Aim of the task
The required answer is a copy of each line in the entries below that includes "solutions".
————
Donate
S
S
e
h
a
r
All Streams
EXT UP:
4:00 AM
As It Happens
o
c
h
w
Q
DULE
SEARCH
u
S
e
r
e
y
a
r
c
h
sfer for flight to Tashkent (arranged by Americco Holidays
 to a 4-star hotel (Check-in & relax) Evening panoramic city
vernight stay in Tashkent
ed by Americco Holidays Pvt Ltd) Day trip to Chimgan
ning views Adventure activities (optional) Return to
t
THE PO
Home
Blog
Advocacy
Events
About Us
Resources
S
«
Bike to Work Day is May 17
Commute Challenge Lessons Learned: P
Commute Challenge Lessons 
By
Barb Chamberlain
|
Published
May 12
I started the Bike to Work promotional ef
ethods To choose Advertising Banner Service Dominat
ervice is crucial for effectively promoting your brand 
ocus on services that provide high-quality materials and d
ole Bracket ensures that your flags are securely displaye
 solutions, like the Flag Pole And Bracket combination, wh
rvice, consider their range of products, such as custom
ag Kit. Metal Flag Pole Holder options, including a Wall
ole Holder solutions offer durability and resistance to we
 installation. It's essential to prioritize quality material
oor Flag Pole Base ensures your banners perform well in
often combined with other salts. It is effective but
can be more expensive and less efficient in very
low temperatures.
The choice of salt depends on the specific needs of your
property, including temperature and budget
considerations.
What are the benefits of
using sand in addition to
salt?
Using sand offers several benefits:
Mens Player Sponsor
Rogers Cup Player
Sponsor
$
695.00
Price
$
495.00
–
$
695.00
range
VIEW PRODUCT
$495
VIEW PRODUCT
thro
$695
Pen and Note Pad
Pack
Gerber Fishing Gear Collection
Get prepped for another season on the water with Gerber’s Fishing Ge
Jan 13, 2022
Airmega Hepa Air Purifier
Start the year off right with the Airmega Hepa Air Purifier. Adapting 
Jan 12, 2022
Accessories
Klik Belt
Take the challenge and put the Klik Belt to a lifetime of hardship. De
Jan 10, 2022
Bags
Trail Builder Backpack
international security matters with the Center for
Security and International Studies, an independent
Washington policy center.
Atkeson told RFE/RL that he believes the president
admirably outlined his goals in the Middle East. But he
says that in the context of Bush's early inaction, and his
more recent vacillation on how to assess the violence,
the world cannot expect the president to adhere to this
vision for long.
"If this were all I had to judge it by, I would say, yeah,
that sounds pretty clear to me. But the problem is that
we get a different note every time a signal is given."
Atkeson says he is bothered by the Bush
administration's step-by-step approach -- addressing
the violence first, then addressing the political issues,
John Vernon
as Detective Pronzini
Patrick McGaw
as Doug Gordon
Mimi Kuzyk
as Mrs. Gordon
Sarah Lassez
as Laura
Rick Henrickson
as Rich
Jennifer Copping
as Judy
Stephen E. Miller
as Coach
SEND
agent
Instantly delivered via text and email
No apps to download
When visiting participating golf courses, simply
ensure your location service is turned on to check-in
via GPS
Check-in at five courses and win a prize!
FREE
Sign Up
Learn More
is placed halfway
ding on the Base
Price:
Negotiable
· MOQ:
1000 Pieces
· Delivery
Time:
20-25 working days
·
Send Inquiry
————
Solution to this problem
 solutions, like the Flag Pole And Bracket combination, wh
ole Holder solutions offer durability and resistance to we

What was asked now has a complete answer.